I spent quite a lot of time some years ago thinking about an object-oriented approach to risk analysis. During this work I developed the concept of risk maps which are described in some detail on my company website. I might do a review/update here at some point. I think they help, but I have to admit they are not the whole answer.
So risk in a system is about simple things happening in the microdetail of the system. This is what makes complex systems so risky in general. The safety risk paradigm this article begins with works OK because it gets down to the right level of detail in a fairly simple system. These simple things propagate right across the system affecting the important outputs. You cannot aggregate and hope to understand the risks. It’s important to say that I’m not trying to be esoteric here. All I want to do is itemise the big uncertainties that exist when we embark on a project in such a way that:
- it’s a comprehensive list (of the big uncertainties defined in some way)
- it’s comprehensible
- it’s capable of being built into a risk model which can be quantified.
Let’s just have a look at one example. You want to know the cost risk for a project. The estimated cost of the project is built up on a cost breakdown structure. You can easily define a comprehensive list of risks by defining each one to be the uncertainty in one of the elements so the CBS. But the first real risk you write down is inflation. That affects all of them. The next one is delay. Well that’s caused by a host of other risks, not characterised by the cost uncertainties. The next might be bankruptcy. But you’ve got 10 key subcontractors. Can you treat them all the same (like we generally do)? And so on.

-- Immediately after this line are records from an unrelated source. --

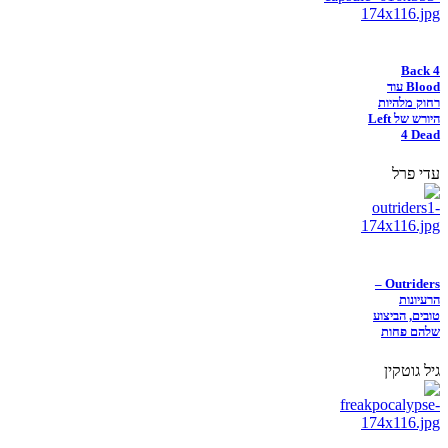
Back 4
Blood עוד
רחוק מלהיות
היורש של Left
4 Dead
עדי פרל
Outriders –
הרעיונות
טובים, הביצוע
שלהם פחות
גיל גוטקין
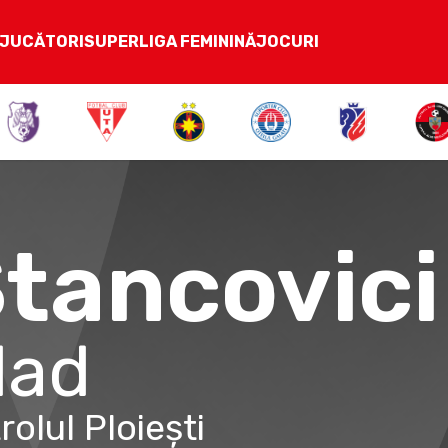
JUCĂTORI
SUPERLIGA FEMININĂ
JOCURI
tancovici
lad
rolul Ploiești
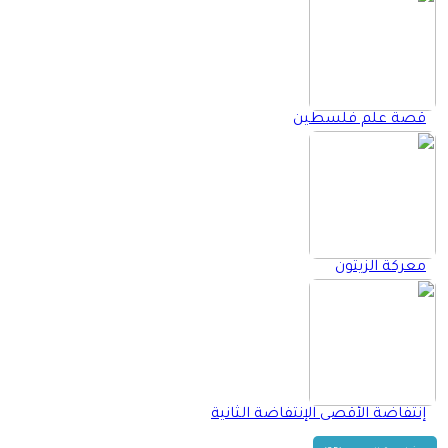
قصة علم فلسطين
معركة الزيتون
إنتفاضة الأقصى الإنتفاضة الثانية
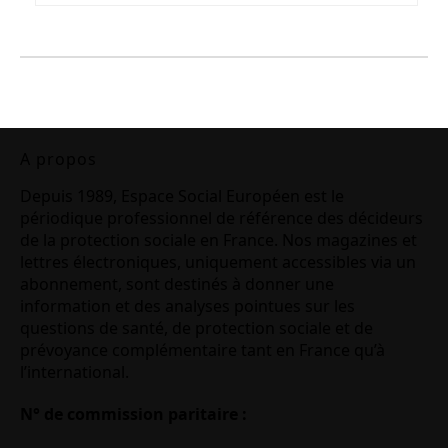
A propos
Depuis 1989, Espace Social Européen est le
périodique professionnel de référence des décideurs
de la protection sociale en France. Nos magazines et
lettres électroniques, uniquement accessibles via un
abonnement, sont destinés à donner une
information et des analyses pointues sur les
questions de santé, de protection sociale et de
prévoyance complémentaire tant en France qu’à
l’international.
N° de commission paritaire :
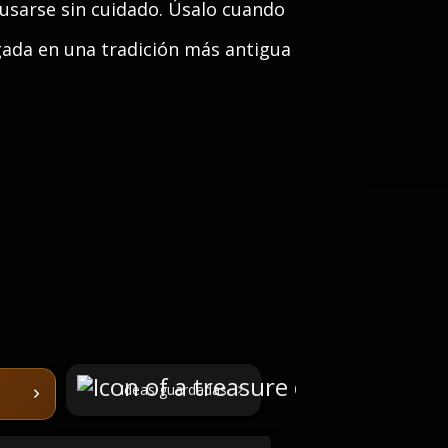
usarse sin cuidado. Úsalo cuando
gada en una tradición más antigua
Ideas guardadas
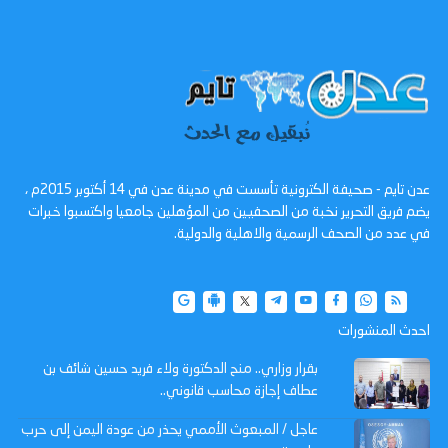
عدن تايم - صحيفة الكترونية تأسست في مدينة عدن في 14 أكتوبر 2015م ،
يضم فريق التحرير نخبة من الصحفيين من المؤهلين جامعيا واكتسبوا خبرات
في عدد من الصحف الرسمية والاهلية والدولية.
احدث المنشورات
بقرار وزاري.. منح الدكتورة ولاء فريد حسين شائف بن
عطاف إجازة محاسب قانوني..
عاجل / المبعوث الأممي يحذر من عودة اليمن إلى حرب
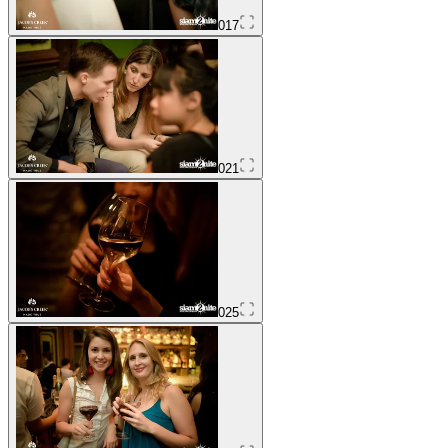
017
021
025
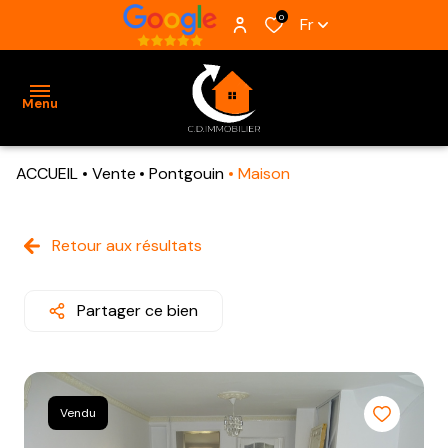
0
Fr
Menu
ACCUEIL
Vente
Pontgouin
Maison
ACCUEIL
VENTES
Retour aux résultats
BIENS
VENDUS
Partager ce bien
ESTIMATION
ALERTE
Vendu
E-MAIL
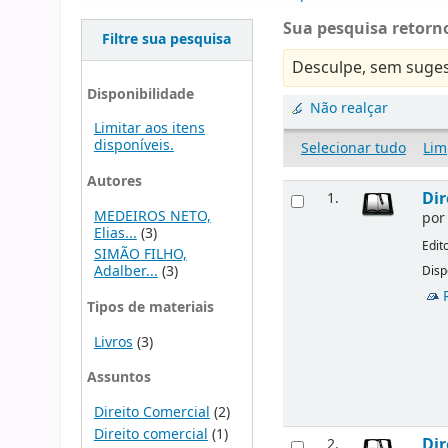
Sua pesquisa retorno
Filtre sua pesquisa
Desculpe, sem suges
Disponibilidade
Não realçar
Limitar aos itens
disponíveis.
Selecionar tudo
Lim
Autores
Dir
1.
MEDEIROS NETO,
po
Elias...
(3)
Edit
SIMÃO FILHO,
Adalber...
(3)
Disp
Tipos de materiais
Livros
(3)
Assuntos
Direito Comercial
(2)
Direito comercial
(1)
Dir
2.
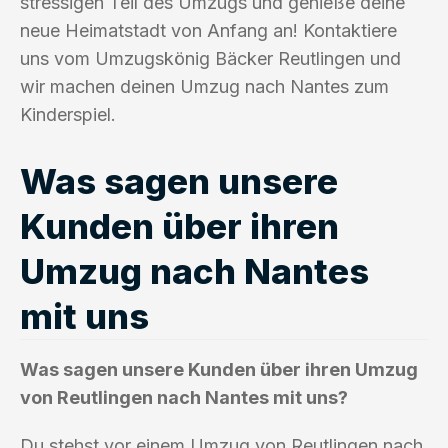
stressigen Teil des Umzugs und genieße deine
neue Heimatstadt von Anfang an! Kontaktiere
uns vom Umzugskönig Bäcker Reutlingen und
wir machen deinen Umzug nach Nantes zum
Kinderspiel.
Was sagen unsere
Kunden über ihren
Umzug nach Nantes
mit uns
Was sagen unsere Kunden über ihren Umzug
von Reutlingen nach Nantes mit uns?
Du stehst vor einem Umzug von Reutlingen nach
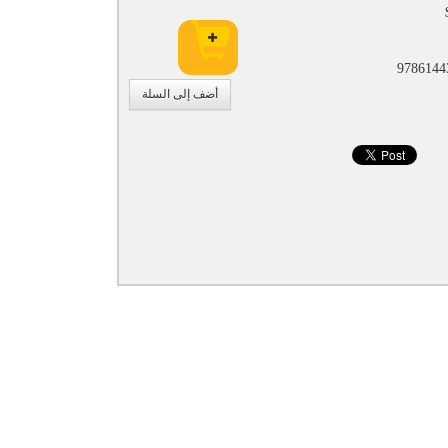
9786144
أضف إلى السلة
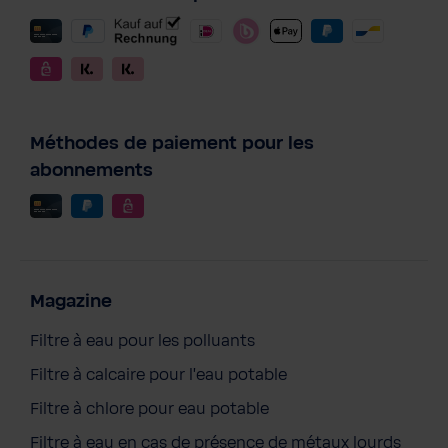
Méthodes de paiement pour les
abonnements
Magazine
Filtre à eau pour les polluants
Filtre à calcaire pour l'eau potable
Filtre à chlore pour eau potable
Filtre à eau en cas de présence de métaux lourds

All of this shows risk workshops in a good light. They may be crude. (I’ll be recording recipe for running risk workshops here shortly.) But what they are really good at is picking out individual strands from the neurotic mess that is the risk model. So let’s stop pretending risks workshops are a way to write down all the risks. They do something different but just as valuable: they start to give us an insight into the sort of things that matter for that business or organisation or project. Since they are not comprehensive they are not necessarily much good for creating a risk model, but they do help us craft the model alongside other more comprehensive, but less insightful, techniques. Anything that gets us away from the idea of quantifying each line of a risk register with its Central Limit Theorem pitfalls can’t be bad.